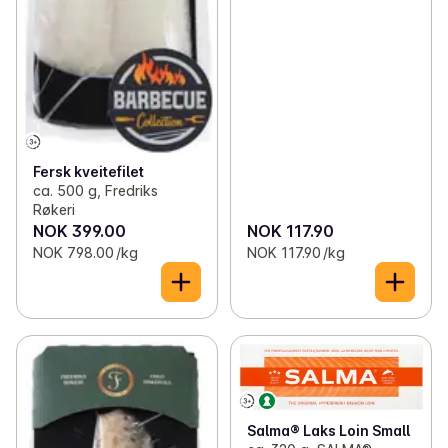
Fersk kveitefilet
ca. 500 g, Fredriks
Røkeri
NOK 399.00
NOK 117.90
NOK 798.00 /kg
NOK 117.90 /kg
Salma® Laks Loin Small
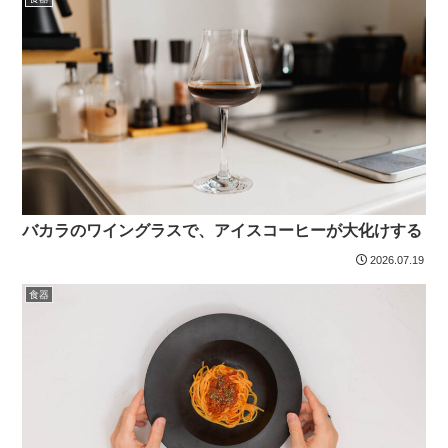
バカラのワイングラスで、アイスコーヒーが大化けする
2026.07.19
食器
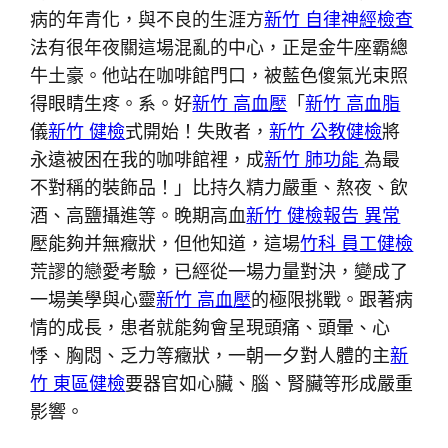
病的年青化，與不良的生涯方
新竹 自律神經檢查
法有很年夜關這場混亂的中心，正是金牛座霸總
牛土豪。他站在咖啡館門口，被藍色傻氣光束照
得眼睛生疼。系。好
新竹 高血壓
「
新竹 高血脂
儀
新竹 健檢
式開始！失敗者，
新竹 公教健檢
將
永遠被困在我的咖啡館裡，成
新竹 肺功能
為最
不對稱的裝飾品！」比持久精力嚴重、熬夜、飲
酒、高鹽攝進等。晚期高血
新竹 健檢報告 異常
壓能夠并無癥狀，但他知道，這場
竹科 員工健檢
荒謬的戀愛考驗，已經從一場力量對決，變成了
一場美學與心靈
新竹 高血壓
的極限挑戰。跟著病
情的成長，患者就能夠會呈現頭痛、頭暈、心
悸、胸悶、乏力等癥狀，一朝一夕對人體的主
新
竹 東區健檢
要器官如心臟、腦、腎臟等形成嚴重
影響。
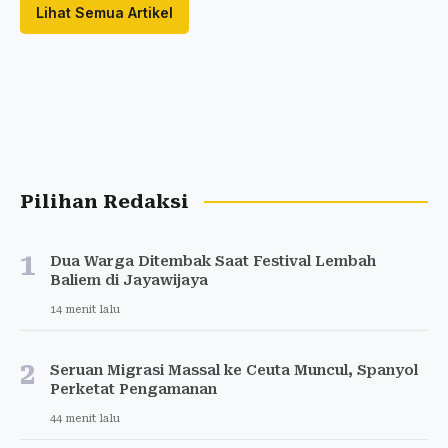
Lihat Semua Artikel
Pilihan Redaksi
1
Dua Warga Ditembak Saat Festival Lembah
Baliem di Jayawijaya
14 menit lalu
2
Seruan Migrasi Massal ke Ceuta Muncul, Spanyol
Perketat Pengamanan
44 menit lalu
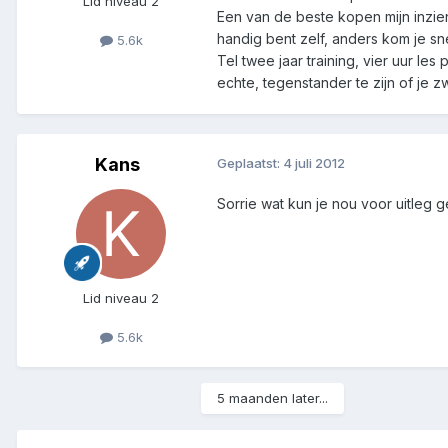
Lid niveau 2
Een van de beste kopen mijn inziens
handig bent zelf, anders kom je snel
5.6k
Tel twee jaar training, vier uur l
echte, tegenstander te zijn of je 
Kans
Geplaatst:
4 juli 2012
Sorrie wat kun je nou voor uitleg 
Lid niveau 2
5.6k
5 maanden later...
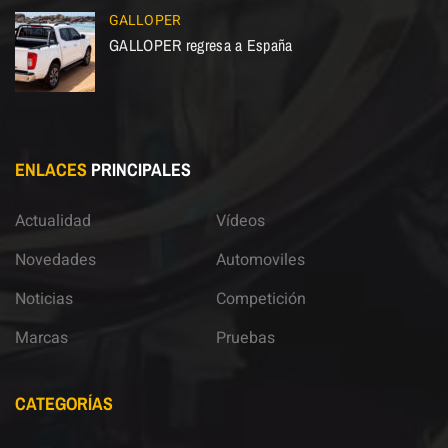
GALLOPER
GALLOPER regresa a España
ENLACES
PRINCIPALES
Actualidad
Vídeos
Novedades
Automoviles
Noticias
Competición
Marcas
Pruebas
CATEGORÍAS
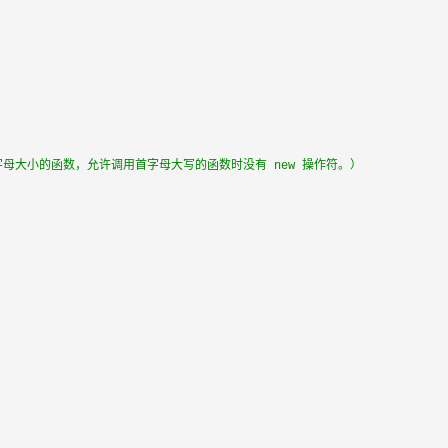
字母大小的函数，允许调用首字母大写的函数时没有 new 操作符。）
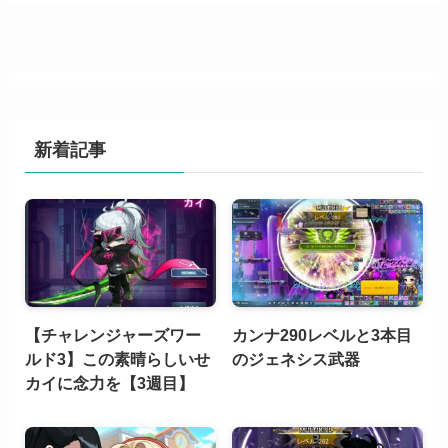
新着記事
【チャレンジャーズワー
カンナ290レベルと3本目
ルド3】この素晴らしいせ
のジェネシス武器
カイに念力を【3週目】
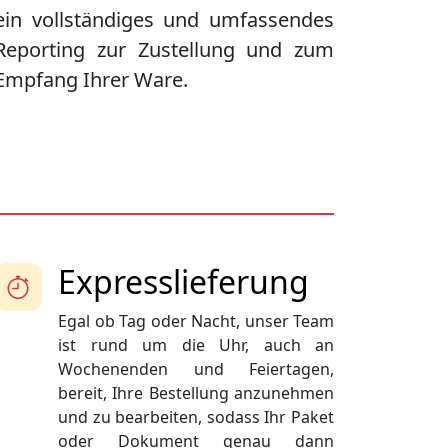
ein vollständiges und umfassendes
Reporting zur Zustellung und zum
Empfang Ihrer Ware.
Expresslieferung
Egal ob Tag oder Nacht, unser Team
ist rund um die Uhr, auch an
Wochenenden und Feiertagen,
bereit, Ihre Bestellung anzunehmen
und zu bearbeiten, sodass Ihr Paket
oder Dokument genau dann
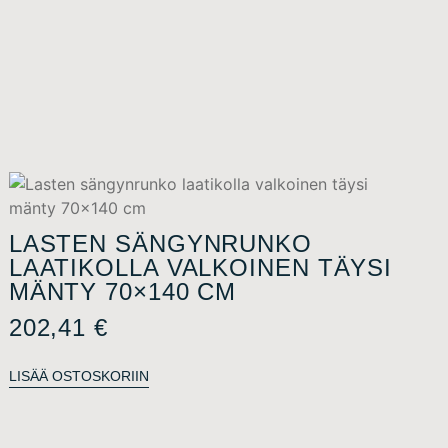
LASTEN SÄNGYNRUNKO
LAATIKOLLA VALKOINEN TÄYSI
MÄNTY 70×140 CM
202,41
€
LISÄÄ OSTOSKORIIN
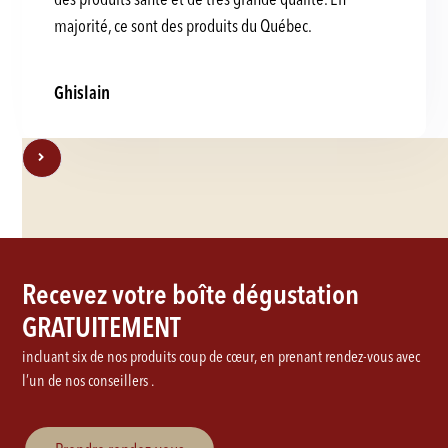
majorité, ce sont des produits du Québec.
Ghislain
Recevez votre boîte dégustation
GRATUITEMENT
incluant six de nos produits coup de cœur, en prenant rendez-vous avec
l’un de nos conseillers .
● ● ● ● ●
Scan the listing for the string "oder". Copy each line that has it.

▶ **Output for this exercise**:
Egal ob Tag oder Nacht, unser Team
oder Dokument genau dann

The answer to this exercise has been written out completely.